Cela pèse sur la temporalité du maintien de l’ordre et la pression de la hiérarchie. Le décideur politique voit en effet en boucle le moindre débordement, le moindre feu et va donc vouloir influer sur le cours des opérations. L’appel au préfet qui suit est alors promptement retransmis aux forces de l’ordre sur le terrain.

“Nous souhaiterions pouvoir utiliser ces images”

La Gendarmerie filme également les manifestations. Depuis 2011, elle a progressivement formé et mis en place dans ses escadrons des Cellules image ordre public (Ciop). Pour le haut du spectre, elle dispose de la Cellule nationale d’observation et d’exploitation de l’imagerie légale (Cnoeil).
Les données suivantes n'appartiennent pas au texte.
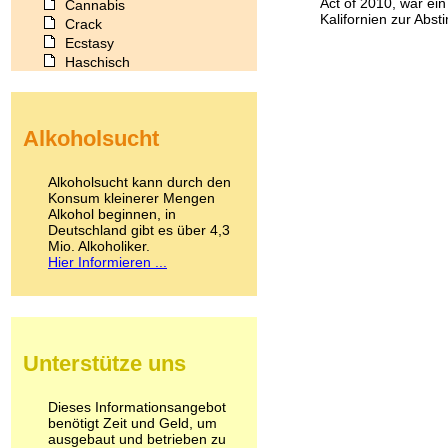
Act of 2010, war ei
Cannabis
Kalifornien zur Abst
Crack
Ecstasy
Haschisch
Heroin
Ibogain
Koffein
Alkoholsucht
Kokain
Lachgas
LSD
Alkoholsucht kann durch den
Marihuana
Konsum kleinerer Mengen
Alkohol beginnen, in
Medikamente
Deutschland gibt es über 4,3
Meskalin
Mio. Alkoholiker.
Metamphetamin
Hier Informieren ...
Methadon
Morphin
Muskatnuss
Nikotin
Opium
Unterstütze uns
Pilze
Poppers
Psychopharmaka
Dieses Informationsangebot
benötigt Zeit und Geld, um
Schlafmittel
ausgebaut und betrieben zu
Schmerzmittel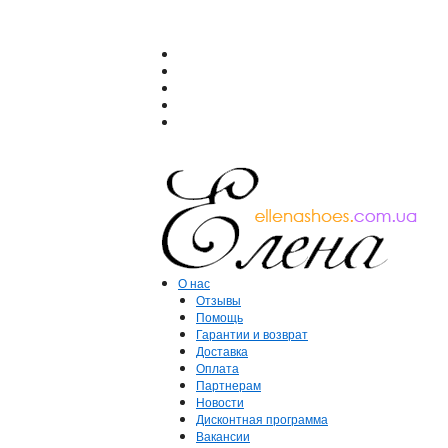
О нас
Отзывы
Помощь
Гарантии и возврат
Доставка
Оплата
Партнерам
Новости
Дисконтная программа
Вакансии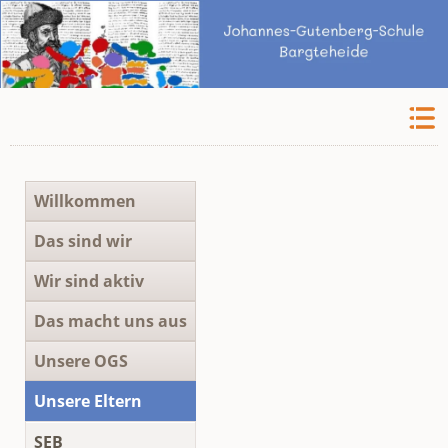
Navigation
Willkommen
überspringen
Das sind wir
Wir sind aktiv
Das macht uns aus
Unsere OGS
Unsere Eltern
SEB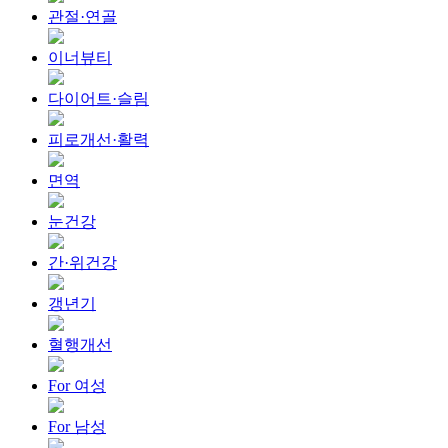
관절·연골
이너뷰티
다이어트·슬림
피로개선·활력
면역
눈건강
간·위건강
갱년기
혈행개선
For 여성
For 남성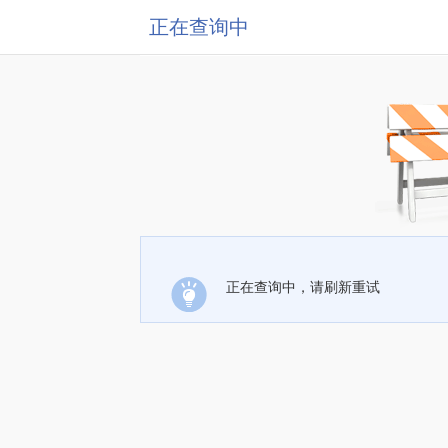
正在查询中
正在查询中，请刷新重试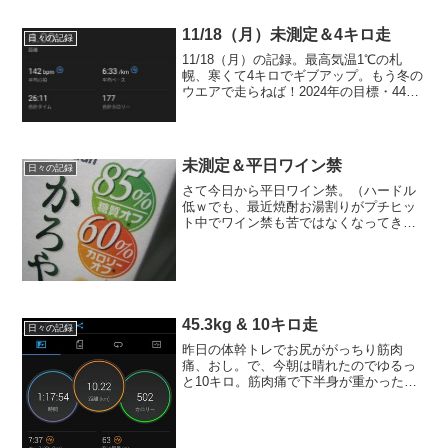
11/18（月）未測定＆4キロ走
日々の記録
11/18（月）の記録。最高気温1℃の札
幌、寒くて4キロでギブアップ。もう冬の
ウエアで走らねば！2024年の目標・44キ
ロ台&キープ11/18（月）の運動ストレッ
チ → 4キロ走 → ストレッチ
11/18（月）のごはん朝ごはんごはん
（100...
未測定＆平日ワイン禁
日々の記録
さて今日から平日ワイン禁。（ハードル
低ｗでも、最近焼酎お湯割りがプチヒッ
ト中でワイン禁も苦ではなくなってきた
のだが（汗少し前までふんわり鏡月柚子
＋鏡月をお湯割りで飲んでいたけどふん
わり鏡月柚子のカロリーと糖質が高いの
で糖質オフの梅酒にチェン...
45.3kg & 10キロ走
日々の記録
昨日の体幹トレでお尻ががっちり筋肉
痛、おし。で、今朝は晴れたのでゆるっ
と10キロ。筋肉痛で下半身が重かった。
2023年の目標・秋以降のフルマラソンに
エントリーする！・体重44キロ台キープ
今日の運動ストレッチ+腰痛ストレッチ
→ 10キロ走 ...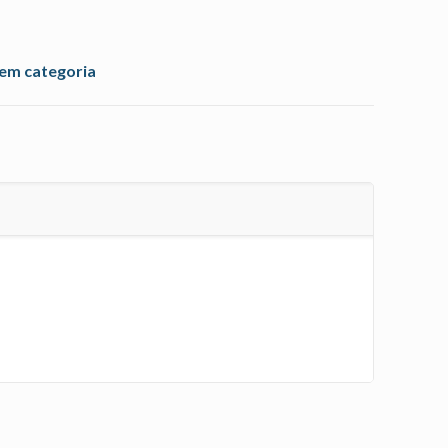
em categoria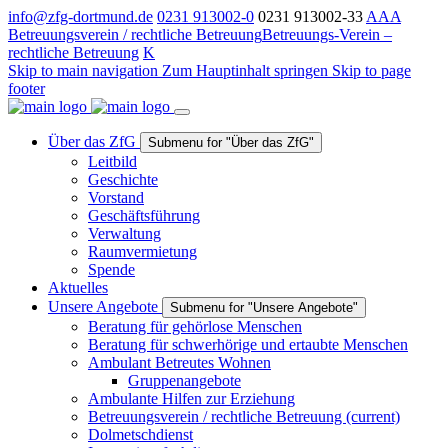
info@zfg-dortmund.de
0231 913002-0
0231 913002-33
A
A
A
Betreuungsverein / rechtliche Betreuung
Betreuungs-Verein –
rechtliche Betreuung
K
Skip to main navigation
Zum Hauptinhalt springen
Skip to page
footer
Über das ZfG
Submenu for "Über das ZfG"
Leitbild
Geschichte
Vorstand
Geschäftsführung
Verwaltung
Raumvermietung
Spende
Aktuelles
Unsere Angebote
Submenu for "Unsere Angebote"
Beratung für gehörlose Menschen
Beratung für schwerhörige und ertaubte Menschen
Ambulant Betreutes Wohnen
Gruppenangebote
Ambulante Hilfen zur Erziehung
Betreuungsverein / rechtliche Betreuung
(current)
Dolmetschdienst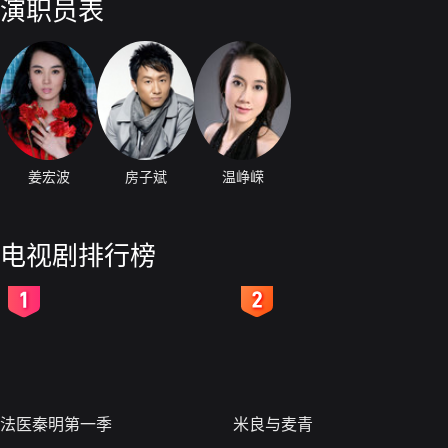
演职员表
姜宏波
房子斌
温峥嵘
电视剧排行榜
2
3
法医秦明第一季
米良与麦青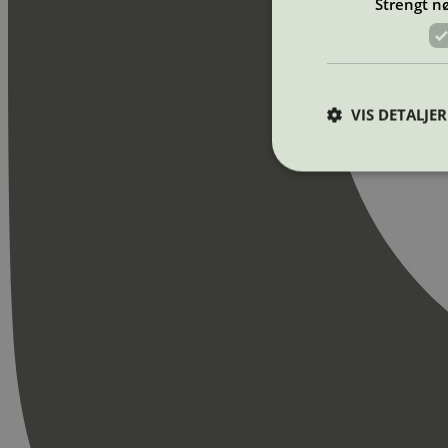
Strengt n
VIS DETALJER
Strengt nødvendige i
Nettstedet kan ikke b
Navn
_hjAbsoluteSession
_hjFirstSeen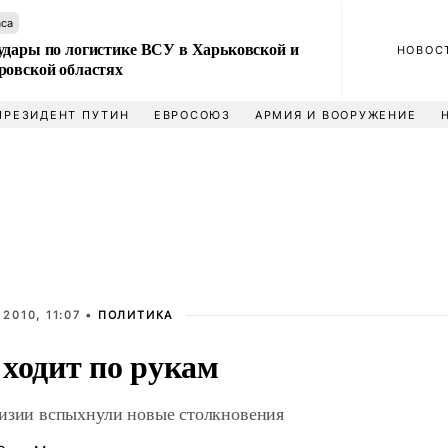
аса
удары по логистике ВСУ в Харьковской и
НОВОС
ровской областях
ПРЕЗИДЕНТ ПУТИН
ЕВРОСОЮЗ
АРМИЯ И ВООРУЖЕНИЕ
 2010, 11:07 •
ПОЛИТИКА
ходит по рукам
изии вспыхнули новые столкновения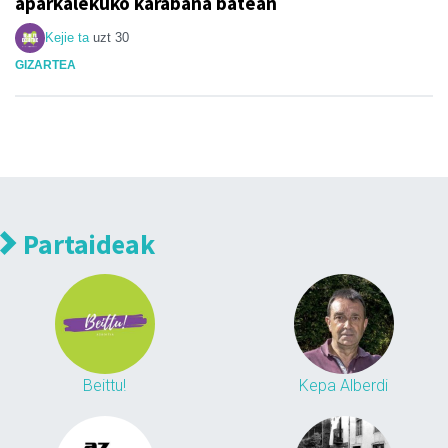
aparkalekuko karabana batean
Kejie ta
uzt 30
GIZARTEA
Partaideak
Beittu!
Kepa Alberdi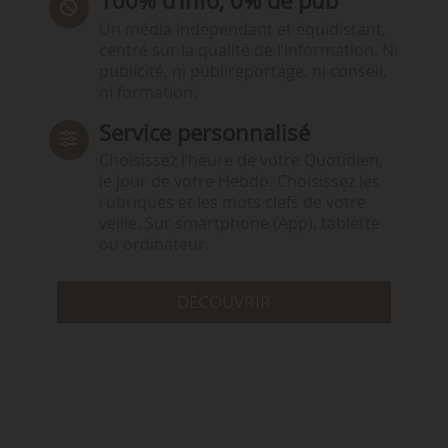
100% d’info, 0% de pub
Un média indépendant et équidistant,
centré sur la qualité de l’information. Ni
publicité, ni publireportage, ni conseil,
ni formation.
Service personnalisé
Choisissez l‘heure de votre Quotidien,
le jour de votre Hebdo. Choisissez les
rubriques et les mots clefs de votre
veille. Sur smartphone (App), tablette
ou ordinateur.
DÉCOUVRIR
Equipée de drones et de réseaux, elle permet de transmettre en temps réel ses images à un poste de commandement.

Un appui précieux en zone rurale, comme lors de l’évacuation de Notre-Dame-des-Landes. Mais son statut juridique en ville est bancal, comme l’a montré l’interdiction récente de leur utilisation par le Conseil d’Etat.

Ces images pourraient constituer un atout précieux dans la guerre de l’information à laquelle se livrent les manifestants en diffusant des morceaux choisis des interventions des gendarmes. Mais ils ne peuvent aujourd’hui les diffuser. “Nous souhaiterions donc, quand c’est nécessaire, pouvoir utiliser ces images pour rétablir la vérité et montrer l’action des forces de l’ordre, rappelait un membre du CFMG aux députés. Nous n’avons rien à cacher.”